═════ Material for the task
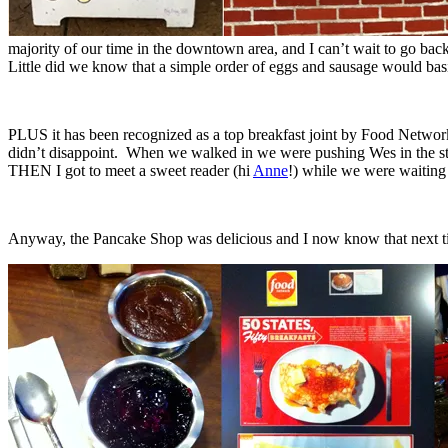
majority of our time in the downtown area, and I can’t wait to go back 
Little did we know that a simple order of eggs and sausage would basica
PLUS it has been recognized as a top breakfast joint by Food Netwo
didn’t disappoint. When we walked in we were pushing Wes in the stroll
THEN I got to meet a sweet reader (hi
Anne
!) while we were waiting 
Anyway, the Pancake Shop was delicious and I now know that next tim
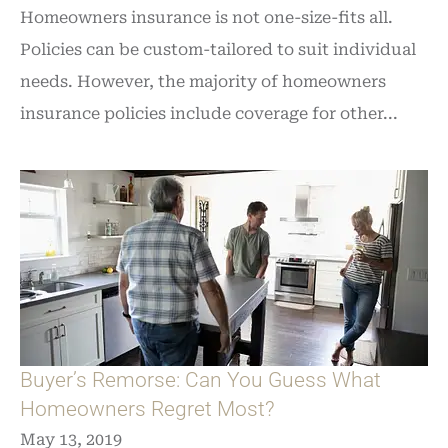
Homeowners insurance is not one-size-fits all.
Policies can be custom-tailored to suit individual
needs. However, the majority of homeowners
insurance policies include coverage for other...
Buyer’s Remorse: Can You Guess What
Homeowners Regret Most?
May 13, 2019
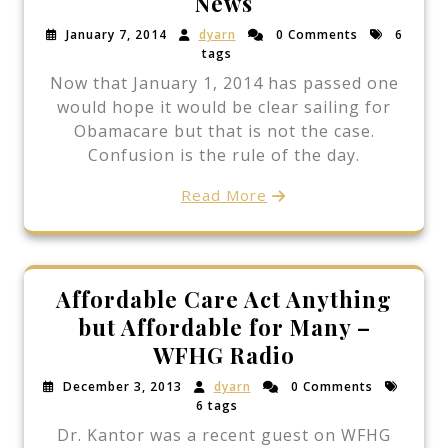
News
January 7, 2014
dyarn
0 Comments
6
tags
Now that January 1, 2014 has passed one
would hope it would be clear sailing for
Obamacare but that is not the case.
Confusion is the rule of the day.
Read More
Affordable Care Act Anything
but Affordable for Many –
WFHG Radio
December 3, 2013
dyarn
0 Comments
6 tags
Dr. Kantor was a recent guest on WFHG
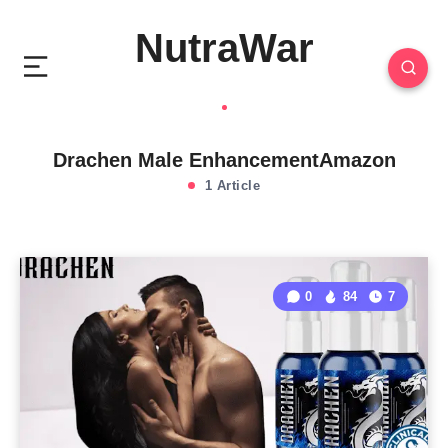
NutraWar
Drachen Male EnhancementAmazon
1 Article
0
84
7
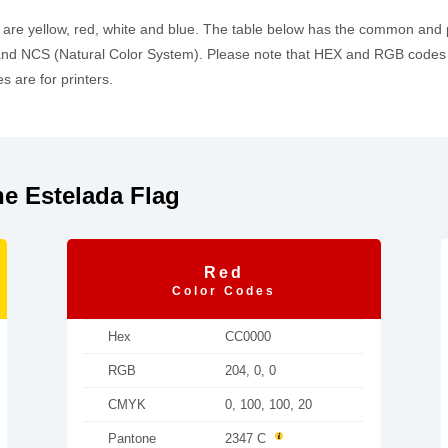
h are yellow, red, white and blue. The table below has the common and
d NCS (Natural Color System). Please note that HEX and RGB codes a
 are for printers.
e Estelada Flag
Red
Color Codes
Hex
CC0000
RGB
204, 0, 0
CMYK
0, 100, 100, 20
Pantone
2347 C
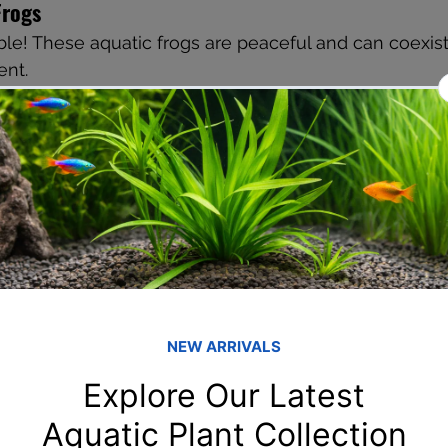
Frogs
le! These aquatic frogs are peaceful and can coexist
ent.
 as Guppy Tank Mates
notorious fin nippers
– can be aggressive and territorial
ichlids
 – too large and aggressive
uire cooler temperatures and different care
onditions for a Guppy Community Tank
2–28°C
2 dGH
imum 20 gallons for a mixed group
nge or gentle hang-on-back filter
══════════
The expected answer is a copy of every line in the entries that holds the word "Guppy".

** Solution for this task **
 as Guppy Tank Mates
onditions for a Guppy Community Tank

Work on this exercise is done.